- EXTRACTED INFORMATION:
BEGIN
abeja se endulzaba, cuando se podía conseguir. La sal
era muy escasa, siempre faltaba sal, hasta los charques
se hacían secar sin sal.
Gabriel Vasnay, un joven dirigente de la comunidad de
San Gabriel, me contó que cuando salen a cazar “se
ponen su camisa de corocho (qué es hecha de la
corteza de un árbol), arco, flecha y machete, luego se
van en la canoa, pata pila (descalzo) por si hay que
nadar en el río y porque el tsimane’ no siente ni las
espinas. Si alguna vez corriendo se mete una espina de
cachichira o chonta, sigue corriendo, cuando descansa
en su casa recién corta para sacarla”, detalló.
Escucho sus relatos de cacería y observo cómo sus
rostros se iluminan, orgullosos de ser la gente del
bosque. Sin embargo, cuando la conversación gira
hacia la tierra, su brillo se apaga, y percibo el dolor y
END
BEGIN
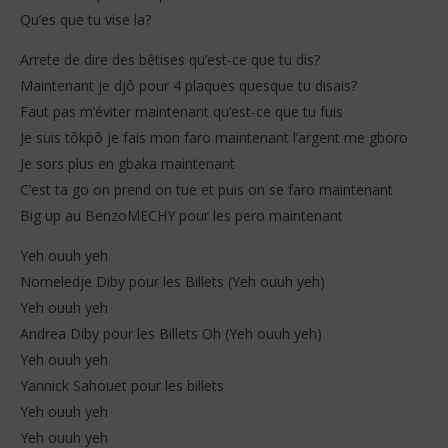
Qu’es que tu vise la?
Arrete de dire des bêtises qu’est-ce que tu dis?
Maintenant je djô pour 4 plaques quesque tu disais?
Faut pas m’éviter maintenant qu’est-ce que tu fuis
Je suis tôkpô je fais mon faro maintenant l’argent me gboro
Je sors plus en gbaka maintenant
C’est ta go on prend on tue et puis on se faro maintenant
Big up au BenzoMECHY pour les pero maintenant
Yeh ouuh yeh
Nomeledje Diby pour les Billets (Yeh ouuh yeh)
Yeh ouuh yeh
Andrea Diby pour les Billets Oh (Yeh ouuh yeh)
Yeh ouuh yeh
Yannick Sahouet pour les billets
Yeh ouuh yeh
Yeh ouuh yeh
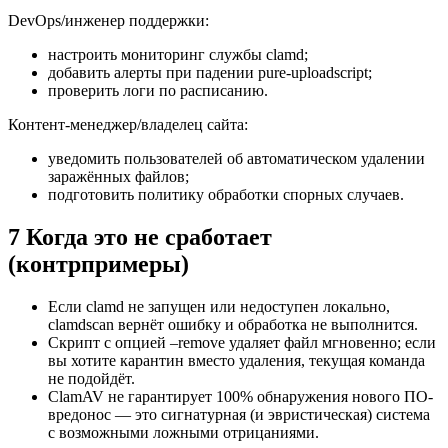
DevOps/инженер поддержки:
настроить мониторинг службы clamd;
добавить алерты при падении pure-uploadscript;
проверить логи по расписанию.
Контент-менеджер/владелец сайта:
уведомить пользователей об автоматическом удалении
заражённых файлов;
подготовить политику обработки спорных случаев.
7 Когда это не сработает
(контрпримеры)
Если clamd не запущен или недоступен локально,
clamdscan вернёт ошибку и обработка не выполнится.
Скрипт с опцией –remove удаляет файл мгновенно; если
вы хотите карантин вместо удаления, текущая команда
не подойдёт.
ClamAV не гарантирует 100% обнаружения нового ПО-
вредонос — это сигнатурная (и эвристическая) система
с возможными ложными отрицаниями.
END
BEGIN
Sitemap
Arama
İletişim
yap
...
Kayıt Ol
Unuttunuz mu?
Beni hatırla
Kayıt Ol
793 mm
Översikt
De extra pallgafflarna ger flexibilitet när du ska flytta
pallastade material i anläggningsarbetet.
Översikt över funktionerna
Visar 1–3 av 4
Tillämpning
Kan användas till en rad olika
END
From the records above, extract exactly and only the lines that begin at the line with "abeja se endulzaba, cuando" and stop after the line with "Escucho sus relatos".

abeja se endulzaba, cuando se podía conseguir. La sal
era muy escasa, siempre faltaba sal, hasta los charques
se hacían secar sin sal.
Gabriel Vasnay, un joven dirigente de la comunidad de
San Gabriel, me contó que cuando salen a cazar “se
ponen su camisa de corocho (qué es hecha de la
corteza de un árbol), arco, flecha y machete, luego se
van en la canoa, pata pila (descalzo) por si hay que
nadar en el río y porque el tsimane’ no siente ni las
espinas. Si alguna vez corriendo se mete una espina de
cachichira o chonta, sigue corriendo, cuando descansa
en su casa recién corta para sacarla”, detalló.
Escucho sus relatos de cacería y observo cómo sus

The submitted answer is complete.